Action item ▸ Copy every line from the records below that carries the word "Services".
┌──
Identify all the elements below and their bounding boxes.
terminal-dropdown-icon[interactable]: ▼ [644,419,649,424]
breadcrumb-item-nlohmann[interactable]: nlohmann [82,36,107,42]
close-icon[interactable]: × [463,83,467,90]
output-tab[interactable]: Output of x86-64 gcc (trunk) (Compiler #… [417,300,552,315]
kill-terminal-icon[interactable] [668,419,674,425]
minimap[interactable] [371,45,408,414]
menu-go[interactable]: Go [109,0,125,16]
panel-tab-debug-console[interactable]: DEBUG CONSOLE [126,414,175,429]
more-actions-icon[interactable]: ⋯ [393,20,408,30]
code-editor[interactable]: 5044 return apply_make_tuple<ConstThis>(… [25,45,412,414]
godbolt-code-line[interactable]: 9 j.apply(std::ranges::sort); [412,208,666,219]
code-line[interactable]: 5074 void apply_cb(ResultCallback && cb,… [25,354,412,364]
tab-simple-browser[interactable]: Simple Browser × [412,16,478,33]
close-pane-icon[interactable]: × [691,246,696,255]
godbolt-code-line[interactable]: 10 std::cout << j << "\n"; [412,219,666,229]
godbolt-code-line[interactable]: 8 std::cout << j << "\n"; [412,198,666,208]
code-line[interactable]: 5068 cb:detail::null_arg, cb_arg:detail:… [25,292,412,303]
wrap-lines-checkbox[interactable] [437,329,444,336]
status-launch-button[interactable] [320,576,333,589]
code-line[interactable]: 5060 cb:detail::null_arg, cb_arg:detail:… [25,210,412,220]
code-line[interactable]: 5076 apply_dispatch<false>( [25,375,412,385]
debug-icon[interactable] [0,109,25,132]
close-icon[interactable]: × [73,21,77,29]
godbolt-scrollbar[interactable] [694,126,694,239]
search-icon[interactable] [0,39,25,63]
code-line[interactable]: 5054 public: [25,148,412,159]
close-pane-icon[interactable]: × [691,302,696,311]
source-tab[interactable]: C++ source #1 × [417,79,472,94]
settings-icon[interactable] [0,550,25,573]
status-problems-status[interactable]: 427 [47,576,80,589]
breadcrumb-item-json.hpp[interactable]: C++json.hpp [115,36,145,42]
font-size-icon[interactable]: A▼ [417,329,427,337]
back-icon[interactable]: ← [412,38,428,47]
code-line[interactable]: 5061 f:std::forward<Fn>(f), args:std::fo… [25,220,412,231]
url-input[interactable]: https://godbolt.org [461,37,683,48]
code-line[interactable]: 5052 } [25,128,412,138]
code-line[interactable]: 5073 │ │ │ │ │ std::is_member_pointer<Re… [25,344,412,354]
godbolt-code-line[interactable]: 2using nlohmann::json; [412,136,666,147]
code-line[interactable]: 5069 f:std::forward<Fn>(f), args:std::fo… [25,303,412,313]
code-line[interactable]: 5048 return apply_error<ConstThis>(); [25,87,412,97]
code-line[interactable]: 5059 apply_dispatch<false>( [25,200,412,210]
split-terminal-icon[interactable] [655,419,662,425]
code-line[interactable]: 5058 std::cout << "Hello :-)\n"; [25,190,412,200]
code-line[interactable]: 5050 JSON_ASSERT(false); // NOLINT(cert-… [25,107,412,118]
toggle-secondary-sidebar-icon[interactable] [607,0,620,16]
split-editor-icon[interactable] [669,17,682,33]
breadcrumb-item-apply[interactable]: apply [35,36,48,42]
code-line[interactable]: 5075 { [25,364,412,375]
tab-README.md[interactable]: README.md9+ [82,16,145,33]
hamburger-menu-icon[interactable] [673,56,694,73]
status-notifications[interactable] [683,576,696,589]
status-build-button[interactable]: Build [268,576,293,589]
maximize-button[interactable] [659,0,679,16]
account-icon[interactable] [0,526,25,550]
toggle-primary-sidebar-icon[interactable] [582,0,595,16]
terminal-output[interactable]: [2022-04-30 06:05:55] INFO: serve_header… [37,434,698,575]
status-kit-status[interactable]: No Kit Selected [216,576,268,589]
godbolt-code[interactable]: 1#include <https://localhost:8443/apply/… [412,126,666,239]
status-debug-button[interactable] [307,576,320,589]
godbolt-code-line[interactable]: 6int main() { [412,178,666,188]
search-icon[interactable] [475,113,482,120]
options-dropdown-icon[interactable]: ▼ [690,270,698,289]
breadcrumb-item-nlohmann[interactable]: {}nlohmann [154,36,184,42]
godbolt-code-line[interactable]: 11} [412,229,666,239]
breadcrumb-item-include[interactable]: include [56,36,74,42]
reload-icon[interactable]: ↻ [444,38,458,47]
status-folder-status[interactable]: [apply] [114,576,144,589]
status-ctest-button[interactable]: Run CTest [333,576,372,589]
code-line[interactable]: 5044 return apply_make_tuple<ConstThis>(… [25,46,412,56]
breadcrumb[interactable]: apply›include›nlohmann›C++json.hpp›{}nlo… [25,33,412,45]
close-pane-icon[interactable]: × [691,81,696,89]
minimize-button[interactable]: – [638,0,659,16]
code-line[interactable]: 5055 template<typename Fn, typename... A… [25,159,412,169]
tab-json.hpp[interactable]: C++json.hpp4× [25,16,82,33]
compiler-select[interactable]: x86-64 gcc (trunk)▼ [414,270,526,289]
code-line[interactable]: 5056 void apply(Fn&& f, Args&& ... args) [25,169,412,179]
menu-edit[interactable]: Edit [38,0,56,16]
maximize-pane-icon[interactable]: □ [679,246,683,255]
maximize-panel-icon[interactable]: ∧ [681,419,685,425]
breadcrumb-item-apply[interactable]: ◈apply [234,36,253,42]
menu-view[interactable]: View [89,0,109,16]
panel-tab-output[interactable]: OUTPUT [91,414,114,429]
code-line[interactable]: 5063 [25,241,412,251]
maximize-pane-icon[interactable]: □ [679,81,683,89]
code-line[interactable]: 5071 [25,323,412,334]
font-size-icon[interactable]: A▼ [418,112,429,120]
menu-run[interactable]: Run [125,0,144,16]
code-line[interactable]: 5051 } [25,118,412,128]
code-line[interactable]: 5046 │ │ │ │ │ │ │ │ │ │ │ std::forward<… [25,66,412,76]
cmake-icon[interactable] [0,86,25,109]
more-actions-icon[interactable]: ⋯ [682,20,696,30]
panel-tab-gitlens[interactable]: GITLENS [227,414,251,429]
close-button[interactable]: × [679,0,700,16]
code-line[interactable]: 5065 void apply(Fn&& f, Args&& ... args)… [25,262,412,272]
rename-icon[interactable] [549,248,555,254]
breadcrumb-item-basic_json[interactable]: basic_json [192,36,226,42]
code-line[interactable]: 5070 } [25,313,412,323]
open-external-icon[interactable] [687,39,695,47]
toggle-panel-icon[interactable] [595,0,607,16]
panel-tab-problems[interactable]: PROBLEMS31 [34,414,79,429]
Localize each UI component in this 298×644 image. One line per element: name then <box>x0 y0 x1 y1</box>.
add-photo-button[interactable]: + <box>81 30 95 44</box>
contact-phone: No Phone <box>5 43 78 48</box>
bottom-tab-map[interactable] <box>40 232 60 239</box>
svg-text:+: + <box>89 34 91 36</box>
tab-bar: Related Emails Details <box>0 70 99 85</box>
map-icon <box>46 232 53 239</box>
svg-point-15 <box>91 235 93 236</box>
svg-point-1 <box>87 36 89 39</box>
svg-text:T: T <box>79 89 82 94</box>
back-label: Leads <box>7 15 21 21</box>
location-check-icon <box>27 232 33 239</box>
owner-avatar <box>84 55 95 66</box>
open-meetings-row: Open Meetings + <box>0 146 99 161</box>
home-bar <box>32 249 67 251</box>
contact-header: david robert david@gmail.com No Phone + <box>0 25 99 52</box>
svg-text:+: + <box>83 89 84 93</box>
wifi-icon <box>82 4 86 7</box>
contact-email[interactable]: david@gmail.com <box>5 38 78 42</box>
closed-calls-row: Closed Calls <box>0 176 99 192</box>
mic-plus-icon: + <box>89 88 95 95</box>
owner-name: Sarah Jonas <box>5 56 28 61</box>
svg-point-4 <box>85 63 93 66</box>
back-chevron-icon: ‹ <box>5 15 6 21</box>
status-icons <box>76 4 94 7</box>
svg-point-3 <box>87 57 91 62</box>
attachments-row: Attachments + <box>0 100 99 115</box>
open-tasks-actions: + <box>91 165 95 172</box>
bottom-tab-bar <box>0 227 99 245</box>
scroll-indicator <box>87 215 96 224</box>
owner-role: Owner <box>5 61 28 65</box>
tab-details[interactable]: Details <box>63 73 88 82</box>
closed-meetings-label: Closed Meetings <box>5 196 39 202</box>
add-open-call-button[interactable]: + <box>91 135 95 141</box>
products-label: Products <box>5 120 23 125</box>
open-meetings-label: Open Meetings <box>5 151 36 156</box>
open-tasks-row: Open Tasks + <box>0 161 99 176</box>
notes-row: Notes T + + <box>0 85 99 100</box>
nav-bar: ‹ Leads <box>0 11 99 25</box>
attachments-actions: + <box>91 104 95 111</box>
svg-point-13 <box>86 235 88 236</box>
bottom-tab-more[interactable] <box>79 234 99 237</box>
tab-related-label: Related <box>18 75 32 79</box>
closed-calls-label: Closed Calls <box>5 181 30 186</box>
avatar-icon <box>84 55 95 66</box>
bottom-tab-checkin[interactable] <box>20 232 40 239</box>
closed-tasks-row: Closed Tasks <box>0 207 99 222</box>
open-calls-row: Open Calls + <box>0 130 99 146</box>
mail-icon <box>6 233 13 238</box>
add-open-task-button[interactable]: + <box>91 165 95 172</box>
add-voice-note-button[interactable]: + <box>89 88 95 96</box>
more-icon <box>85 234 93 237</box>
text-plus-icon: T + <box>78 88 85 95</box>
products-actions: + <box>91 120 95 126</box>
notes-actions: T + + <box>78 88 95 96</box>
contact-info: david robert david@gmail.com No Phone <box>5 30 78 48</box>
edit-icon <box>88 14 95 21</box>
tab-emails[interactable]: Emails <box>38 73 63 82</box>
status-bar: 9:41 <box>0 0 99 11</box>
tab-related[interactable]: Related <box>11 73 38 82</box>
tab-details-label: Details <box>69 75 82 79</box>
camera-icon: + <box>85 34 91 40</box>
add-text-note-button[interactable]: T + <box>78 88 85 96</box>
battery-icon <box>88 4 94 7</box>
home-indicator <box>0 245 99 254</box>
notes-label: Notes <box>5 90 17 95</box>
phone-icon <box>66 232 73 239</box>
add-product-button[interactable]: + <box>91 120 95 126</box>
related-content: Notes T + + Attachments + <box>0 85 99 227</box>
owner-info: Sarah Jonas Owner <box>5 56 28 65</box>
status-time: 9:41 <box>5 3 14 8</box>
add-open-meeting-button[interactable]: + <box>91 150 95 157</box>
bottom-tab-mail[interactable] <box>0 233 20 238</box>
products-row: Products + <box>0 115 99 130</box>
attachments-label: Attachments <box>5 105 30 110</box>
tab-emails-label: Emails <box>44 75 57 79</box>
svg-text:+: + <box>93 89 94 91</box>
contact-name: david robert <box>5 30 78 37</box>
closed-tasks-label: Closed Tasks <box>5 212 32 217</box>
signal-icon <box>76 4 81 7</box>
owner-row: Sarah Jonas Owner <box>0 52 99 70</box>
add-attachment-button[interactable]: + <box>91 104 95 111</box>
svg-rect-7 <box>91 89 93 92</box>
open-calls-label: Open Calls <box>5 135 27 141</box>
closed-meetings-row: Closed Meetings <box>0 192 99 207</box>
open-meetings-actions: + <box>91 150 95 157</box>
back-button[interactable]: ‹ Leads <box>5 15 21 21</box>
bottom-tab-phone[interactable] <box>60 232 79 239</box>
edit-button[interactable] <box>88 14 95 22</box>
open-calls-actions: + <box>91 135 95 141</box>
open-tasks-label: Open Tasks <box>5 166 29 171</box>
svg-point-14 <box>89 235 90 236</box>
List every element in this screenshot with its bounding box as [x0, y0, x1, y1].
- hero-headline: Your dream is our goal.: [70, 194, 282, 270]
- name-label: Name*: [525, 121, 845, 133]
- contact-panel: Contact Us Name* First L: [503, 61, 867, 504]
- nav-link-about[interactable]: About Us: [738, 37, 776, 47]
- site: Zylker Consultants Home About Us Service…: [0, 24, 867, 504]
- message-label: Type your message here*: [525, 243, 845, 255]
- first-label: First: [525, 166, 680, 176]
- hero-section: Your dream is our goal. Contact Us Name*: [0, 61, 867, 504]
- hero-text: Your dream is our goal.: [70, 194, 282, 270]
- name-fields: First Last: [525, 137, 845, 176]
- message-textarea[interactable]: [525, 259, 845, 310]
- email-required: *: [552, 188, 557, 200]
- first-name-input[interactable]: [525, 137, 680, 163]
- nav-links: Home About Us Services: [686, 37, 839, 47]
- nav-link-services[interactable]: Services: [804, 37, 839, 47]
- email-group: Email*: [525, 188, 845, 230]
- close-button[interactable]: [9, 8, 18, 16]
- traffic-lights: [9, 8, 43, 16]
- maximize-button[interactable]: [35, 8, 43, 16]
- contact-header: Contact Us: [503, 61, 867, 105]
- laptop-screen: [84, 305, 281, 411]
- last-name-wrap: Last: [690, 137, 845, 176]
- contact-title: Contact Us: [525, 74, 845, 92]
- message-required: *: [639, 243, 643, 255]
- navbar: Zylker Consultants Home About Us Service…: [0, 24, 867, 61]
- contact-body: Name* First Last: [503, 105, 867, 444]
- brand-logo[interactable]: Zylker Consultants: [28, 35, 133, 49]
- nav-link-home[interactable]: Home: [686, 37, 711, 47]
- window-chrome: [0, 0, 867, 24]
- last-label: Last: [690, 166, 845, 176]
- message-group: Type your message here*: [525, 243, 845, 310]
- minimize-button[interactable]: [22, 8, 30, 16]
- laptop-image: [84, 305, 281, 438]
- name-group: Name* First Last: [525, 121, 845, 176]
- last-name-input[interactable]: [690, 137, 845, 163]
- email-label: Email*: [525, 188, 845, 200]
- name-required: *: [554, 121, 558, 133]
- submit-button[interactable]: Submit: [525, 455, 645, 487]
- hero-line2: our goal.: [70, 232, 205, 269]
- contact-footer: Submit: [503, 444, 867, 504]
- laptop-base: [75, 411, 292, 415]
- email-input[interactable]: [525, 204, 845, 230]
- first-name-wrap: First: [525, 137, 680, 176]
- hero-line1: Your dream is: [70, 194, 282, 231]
└──
Solution below ▸
- nav-links: Home About Us Services: [686, 37, 839, 47]
- nav-link-services[interactable]: Services: [804, 37, 839, 47]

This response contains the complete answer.